SQL Formatting Tips for Documentum
http://www.revasolutions.com/ecm-blog/?p=167
SQL Formatting Tips for Documentum
April 6th, 2010 by Zainab Mantri
Sometimes we want to play directly with the underlying database or generate outputs in tabular format. It can easily be done in dql (Documentum Query Language) and then imported into Microsoft Excel. SQL does not generate tabular output and needs to be tweaked a little to get the desired results.
Here are some tips:
- Set autocommit off. This will enable you to verify the changes and doing a rollback if you feel that the changes are not good enough.
- SQL updates do not affect the modify date & modifier so if you are sure of the data that needs to be modified and wish to save the modify date etc use SQL. SQL updates can be done even when the documents are checked out.
- For every object type, there are 2 tables and 2 views that you’ll find useful. For dm_sysobject, the tables are: dm_sysobject_s and dm_sysobject_r, while the views are dm_sysobject_sv and dm_sysobject_rv. The naming conventions are easy enough to remember, appending _s for all the single-value attributes, _r for all the repeating attributes, and an extra v if it is a view. The regular tables only allow you to deal with attributes that weren’t inherited (i.e. r_object_type is not available for dm_document_s because it is inherited from dm_sysobject_s). However, the views will allow you to select all inherited attributes as columns. So if you were doing a select, it would be more convenient to use views, but if you are doing an update, then you are stuck with the regular table and would have to join the tables.
- The column that all 4 of tables share is the r_object_id attribute, so you will be using this in the join condition. I also highly recommend using aliases all the time because it will save you a lot of headaches. Here is a simple example to find how many my_persons have their best friend as one of their friends. A little useless, but it might be a query to verify if your data is consistent.
select count(a.r_object_id) from my_person_sv a, my_person_rv b where a.r_object_id = b.r_object_id and a.bestfriend = b.friends;
- If you want to access more than one repeating attribute, even for the same object type, you have to do another join with that repeating table.
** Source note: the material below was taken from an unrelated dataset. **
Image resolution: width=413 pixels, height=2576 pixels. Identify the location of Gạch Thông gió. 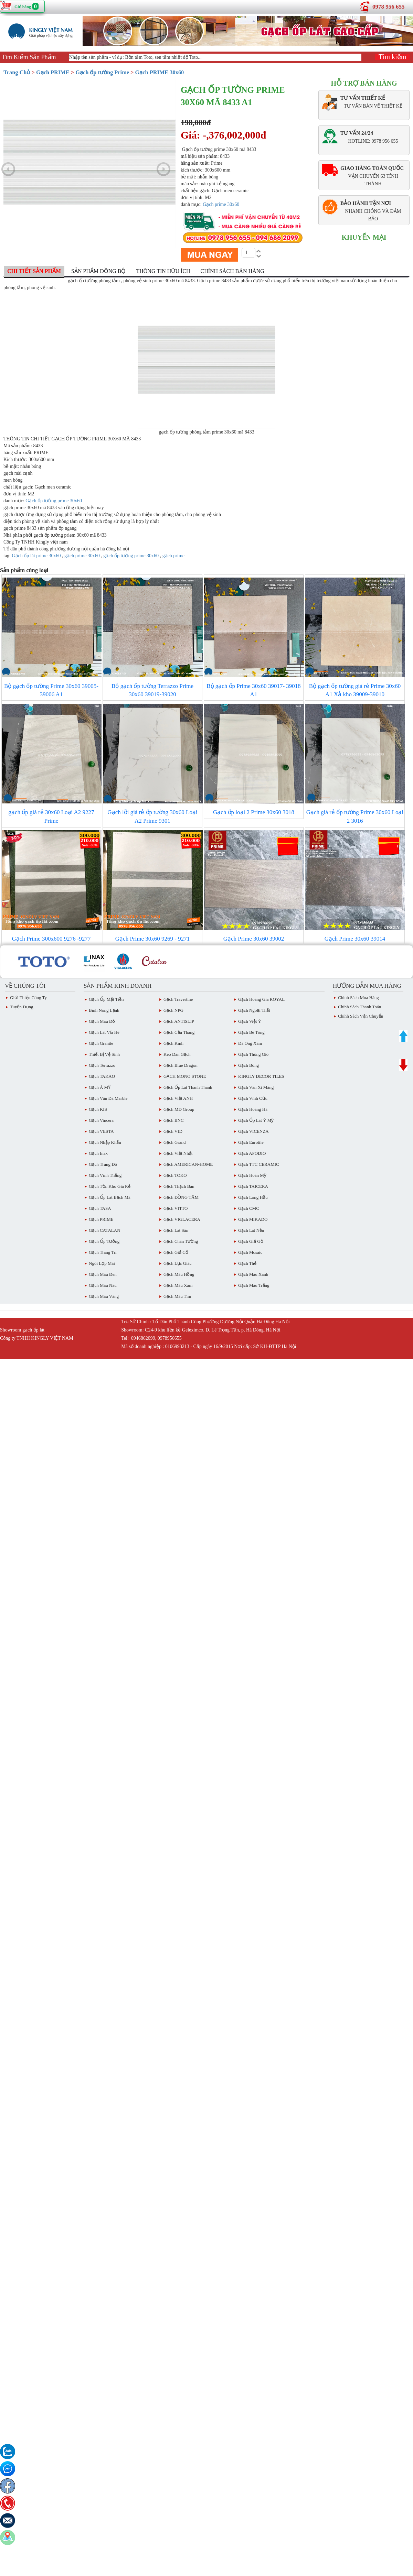 (253, 1054).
So we extend the previous example by adding the constraint that the best friend is a colleague. It is easy to see how repeating attributes can be quite a pain.
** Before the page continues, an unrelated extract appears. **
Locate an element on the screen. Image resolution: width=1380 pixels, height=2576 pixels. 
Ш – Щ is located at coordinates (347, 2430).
select count(a.r_object_id) from my_person_sv a, my_person_rv b, my_person_rv c where a.r_object_id = b.r_object_id and a.r_object_id = c.r_object_id and a.bestfriend = b.friends and a.bestfriend = c.colleagues;
- Speaking of joins, the real pain is when you want to do an update join. I can’t figure out the best way to do this in Oracle SQL, but here are some ways of doing it. This example will set some attribute by looking up a code in a control list if and only if that code exists in the control list.
update my_type_s a
set a.some_attribute = (select the_new_attribute b from my_control_list_s b where a.code = b.code)
where exists (select 1 from my_control_list_s where a.code = b.code);
The exists part performs a subquery for each occurrence and will be a source of slowdown, but if you need joined attributes in the where clause, then sometimes there might not be a better alternative. Of course, in some cases (such as this) there are ways to tweak the query in this way:
update my_type_s a
set a.some_attribute = (select the_new_attribute from my_control_list_s b where a.code = b.code)
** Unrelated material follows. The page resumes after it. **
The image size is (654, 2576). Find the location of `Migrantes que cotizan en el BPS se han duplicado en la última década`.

where a.code in (select b.code from my_control_list_s b);
- Don’t insert or remove repeating attributes in SQL unless you absolutely know what you are doing. Feel free to update them to other values, but anything else is better left for a DQL query.
- If you are running queries in batch, use SET DEFINE OFF; to prevent ‘%’ or special characters from being treated as substitution variables.
- You can print the results to a file by spooling the data. spool C:\temp.txt. After the output is done use spool off;
- SET HEADING OFF will give you a clean output with the headings only once rather than being repeated every now and then.
- set linesize 1000; (Calculate the total length of all the attributes and the line size should be more than that else it will wrap the data.)
- set colsep “,”. (This will generate the output file with the columns separated by a ‘,’. When you will import this file in Microsoft Excel you can import it using the delimiter as ‘,’. You can use any colsep value like tab, ; , |, etc)
- set pagesize 50000; (The value of PAGESIZE is the number of output lines to be produced on each page.)
I welcome any other tips that all of us could use.